Driving Toward Nanopores

Words by
Stephen Malina

An organism’s entire genome can be sequenced today using little more than a laptop and a $1,000 device, slightly larger than a smartphone, called a nanopore sequencer. The smallest of these measures just four by one-and-a-half inches across and one inch thick.

Such a device seems implausible. But these little machines, small enough to fit inside a pocket, have become commonplace. Biologists use nanopores for everything from diagnosing diseases and monitoring changes within rainforest ecosystems to discovering proteins from microbes frozen in Icelandic glaciers. And unlike traditional DNA sequencers, which parse genetic material by breaking it up into fragments and interpreting it chunk-by-chunk, a nanopore device unspools a long strand of DNA and reads it all at once.

The inside of each device contains thousands of nanoscopic proteins with holes in their center—a pore—through which molecules pass. As individual nucleotides—A, T, C, G—travel through these pores, the nucleotide briefly blocks the channel and disrupts an electrical current. A delicate sensor, positioned on the other side of the membrane, senses these electrical “squiggles.” And finally, a computational algorithm decodes these data to reconstruct a DNA sequence.

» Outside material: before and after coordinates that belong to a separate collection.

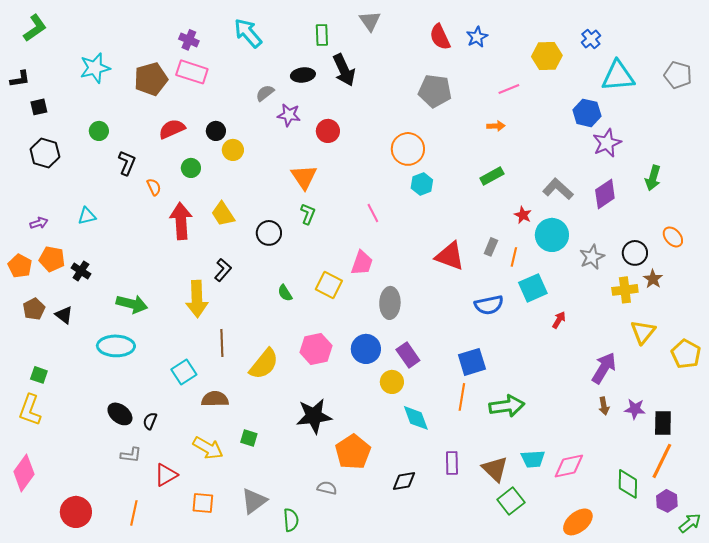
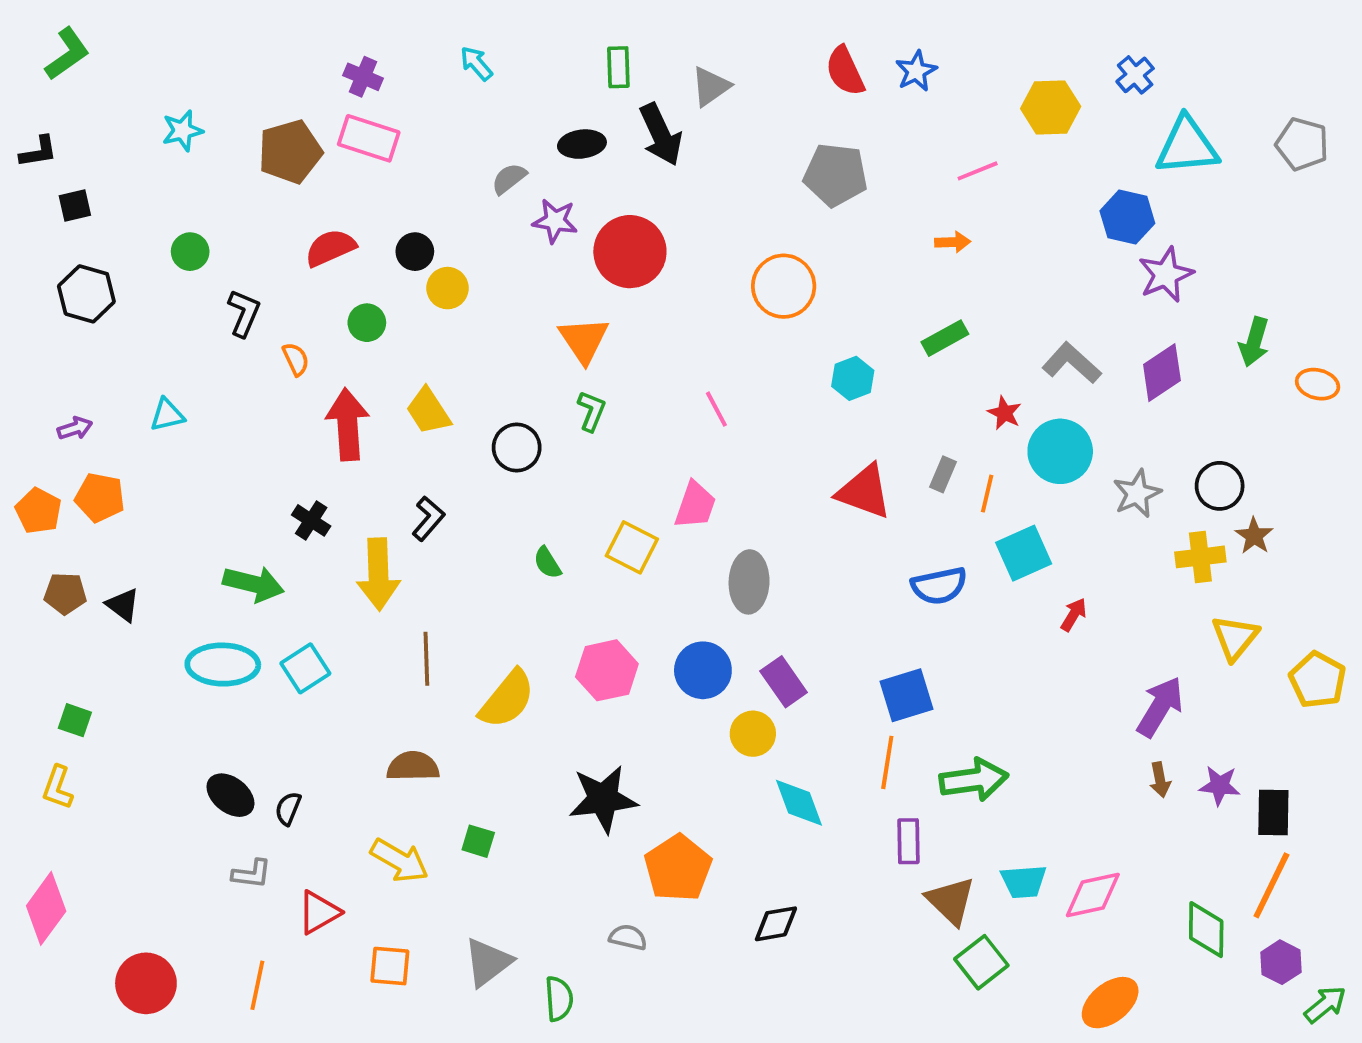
gray triangle: (370, 21) -> (711, 86), moved, turned 30
cyan arrow: (248, 33) -> (476, 63), size x0.6
cyan star: (95, 68) -> (182, 131), size x0.7
red circle: (328, 131) -> (630, 252), size x1.6
cyan hexagon: (422, 184) -> (853, 378), moved
orange ellipse: (673, 237) -> (1318, 384), moved, turned -35
black cross: (81, 271) -> (311, 520), moved
brown pentagon: (34, 309) -> (65, 593), turned 30
cyan square: (184, 372) -> (305, 668), moved
yellow L-shape: (30, 410) -> (58, 787), size x0.7
purple rectangle: (452, 463) -> (908, 841), moved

Nanopore devices work incredibly fast. A scientist can isolate DNA and load up a flow cell in fifteen minutes. Hospitals harness this speed to sequence and analyze tumor DNA within 6 hours, more than twice as fast as similar analyses performed using traditional next-generation sequencing, such as Illumina. The devices also read long strands of DNA continuously, making them particularly well-suited to applications where re-assembling a genome’s contents from shorter fragments is difficult. Not long ago, a nanopore device “filled in” the remaining 8 percent of the human genome, a portion once thought to be unsequenceable because it contains lots of repetition that traditional sequencers could not decode.

Finally, nanopore sequencers are portable. Scientists recently trekked through the Ecuadorian rainforest with little more than a backpack and nanopore device, using it to rediscover many rainforest species, including a Jambato toad (Atelopus ignescens) thought to be extinct for 28 years.

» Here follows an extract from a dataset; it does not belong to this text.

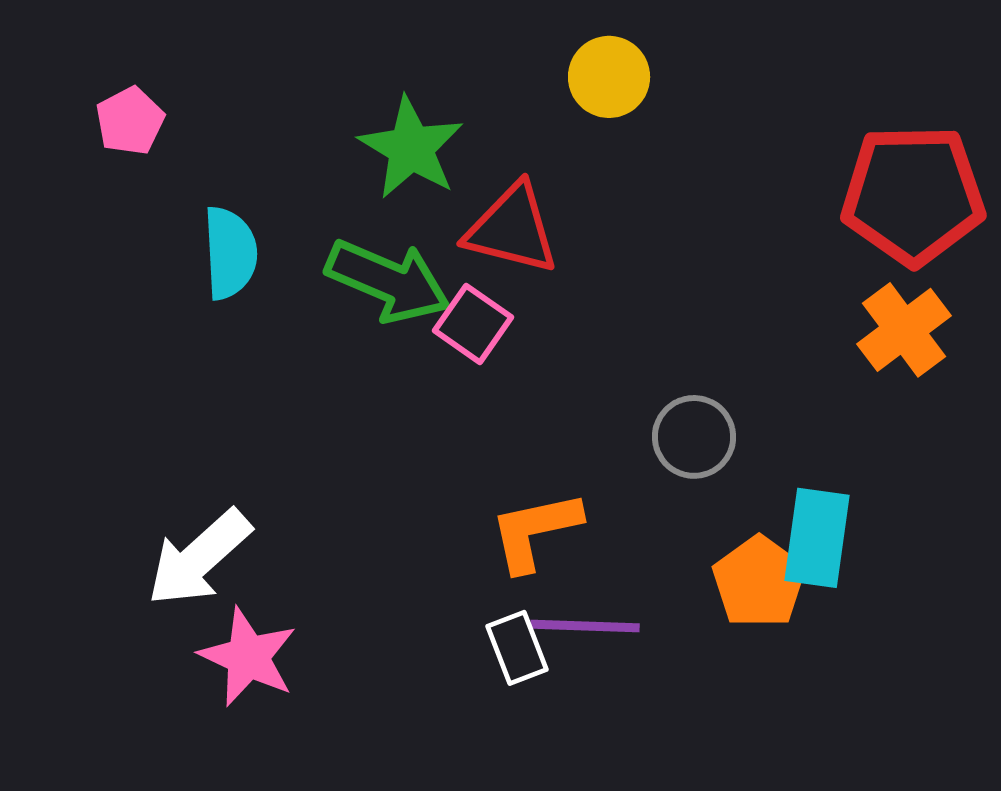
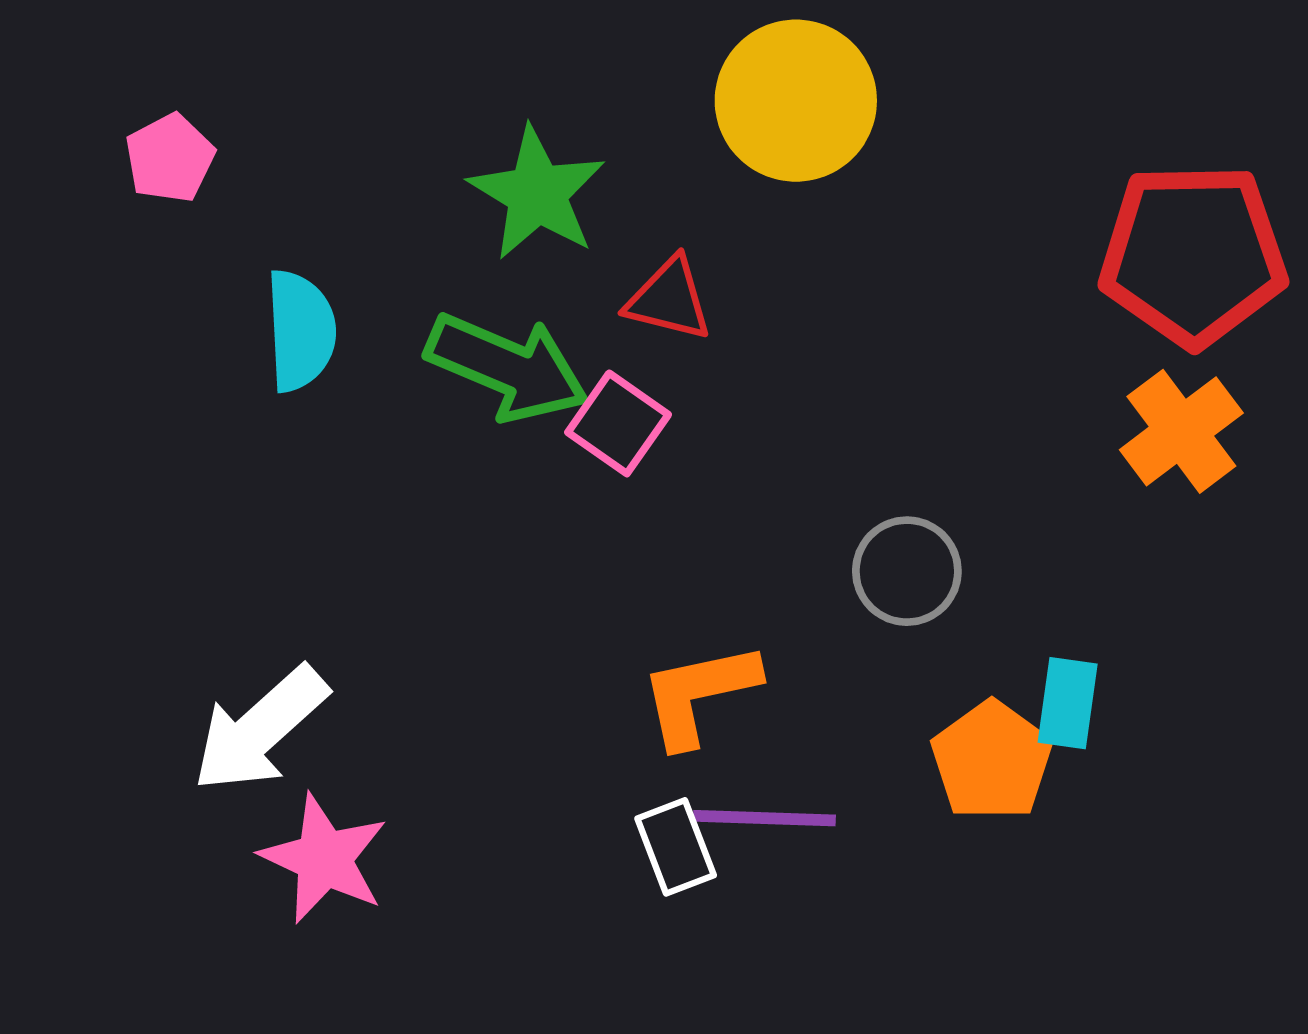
yellow circle: (609, 77) -> (796, 101), size x1.5
red triangle: (512, 229) -> (669, 299), size x0.7
cyan rectangle: (817, 538) -> (1068, 703), size x0.7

An Oxford Nanopore device. Credit: Alamy

Progress in nanopores holds lessons for other measurement technologies. Any device—be it a ruler, microscope, or DNA sequencer—needs to be sufficiently cheap, simple, and accurate before it can be widely adopted. Just thirty years ago, nanopore devices were none of these things. Costs and ease-of-use improved as scientists graduated from working on delicate prototypes to working at companies that manufactured devices by the thousands. Solving the accuracy problem, however, took a bit longer.

Before the integration of machine learning algorithms, early nanopore devices were often unable to distinguish between individual nucleotides. Today, machine learning is so tightly integrated into nanopore sequencers that some devices bundle onboard GPUs to speed up model inference.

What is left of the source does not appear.